如何清理特定字符串的列表并返回清理后的列表或无

Question

I need to write a function to answer these specifications:

clean_list( [],s1] = NONE

clean_list( xs, "") = NONE

clean_list ([s1, s1, s1, s1], s1) = NONE

clean_list([s1, s2, s3, s2, s1], s3) = [s1, s2, s2, s1]

where s1 , s2 , s3 are some strings and xs a list of strings.

I was able to do it using the two helper functions is_into(xs: string list, s1: string) -> bool and remove(xs: string list, s1: string) -> string list but it seems ugly to recurse twice through the list.

clean_list(xs: string list, s1: string) =
    case (xs, s1) of
         ( [], _ ) => NONE
        |( _, "" ) => NONE
        |( _, _) => if is_into(xs, s1)
                    then remove(xs, s1)
                    else NONE

Is there a way to do it without recursing in the list twice (once in is_into and once in remove )?

Note: None of builtin functions are to be used.

Sorry i forgot an important case in the specifications

clean_list ([s1, s2, s3, s4], s10] = NONE

Answer 1

Your clean_list function doesn't typecheck since some branches have type 'a option and others have type 'b list .

Assuming you would like to return 'b list , NONE should be replaced by [] . You can use pattern matching recursively on clean_list to avoid the need of auxiliary functions:

fun clean_list(xs: string list, s1: string) =
    case (xs, s1) of
      ([], _) => []
    | (_, "") => []
    | (x::xs', _) => if x = s1 
                     then clean_list(xs', s1)
                     else x::clean_list(xs', s1)

Answer 2

You can easily go through the list once, element by element and removing all that matches the given string, returning SOME lst at the end, where lst is the resulting list

fun clean_list ([], _ ) = NONE
  | clean_list (_, "") = NONE
  | clean_list (xs, str) =
    let
      fun clean_list' [] = []
        | clean_list' (x::xs) =
          if x = str then
            clean_list' xs
          else
            x :: clean_list' xs
    in
      SOME (clean_list' xs)
    end

Update

I noticed that the above code actually doesn't handle the case: clean_list ([s1, s1, s1, s1], s1) = NONE . However this is an easy fix.

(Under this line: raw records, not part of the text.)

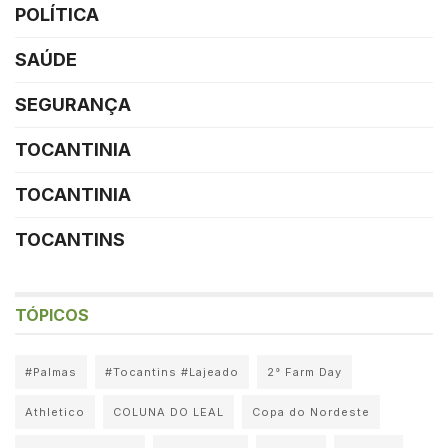
POLÍTICA
SAÚDE
SEGURANÇA
TOCANTINIA
TOCANTINIA
TOCANTINS
TÓPICOS
#Palmas
#Tocantins #Lajeado
2° Farm Day
Athletico
COLUNA DO LEAL
Copa do Nordeste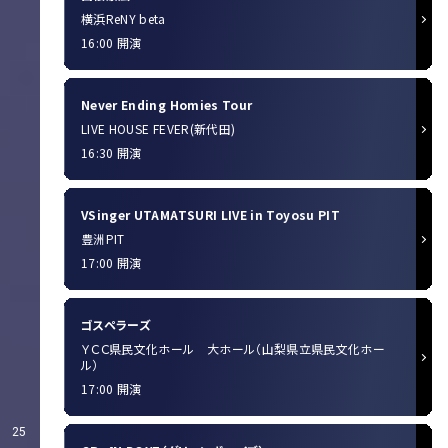
横浜ReNY beta
16:00 開演
Never Ending Homies Tour
LIVE HOUSE FEVER(新代田)
16:30 開演
VSinger UTAMATSURI LIVE in Toyosu PIT
豊洲PIT
17:00 開演
ゴスペラーズ
ＹＣＣ県民文化ホール 大ホール（山梨県立県民文化ホー
ル）
17:00 開演
25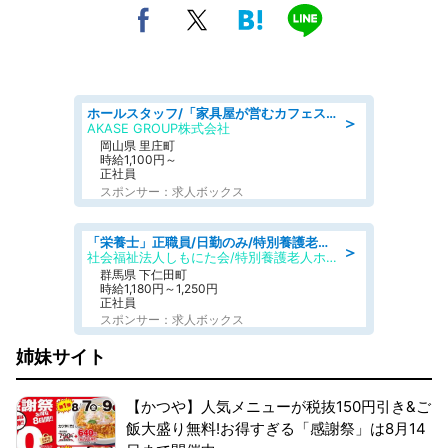
ホールスタッフ/「家具屋が営むカフェスタッフ!」週2日～OK!嬉しいまかない付き/岡山県/浅口郡里庄町
＞
AKASE GROUP株式会社
岡山県 里庄町
時給1,100円～
正社員
スポンサー：求人ボックス
「栄養士」正職員/日勤のみ/特別養護老人ホーム
＞
社会福祉法人しもにた会/特別養護老人ホーム かぶらの里
群馬県 下仁田町
時給1,180円～1,250円
正社員
スポンサー：求人ボックス
姉妹サイト
【かつや】人気メニューが税抜150円引き&ご
飯大盛り無料!お得すぎる「感謝祭」は8月14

I can see that given your new updated specification, that if the element is not in the list in the first place, then NONE should be returned. This is the same as saying, if no elements was removed while going through all the elements, then return NONE .

Hopefully you can see that this can be implemented by added an extra Boolean argument to the helper function, initially setting it to false, and then passing along its value in each recursive call, except in the case where an element is removed, here it can always be set to true.

This can then be used to determine weather to return the SOME lst , where lst is the resulting list, or NONE if no elements was removed.

Given these two things, that needs to be fixed, it would probably bee a good idea to have the helper function built up its result in an accumulating argument, instead. This way you have full control and can easily return NONE when the accumulating list is empty at the end.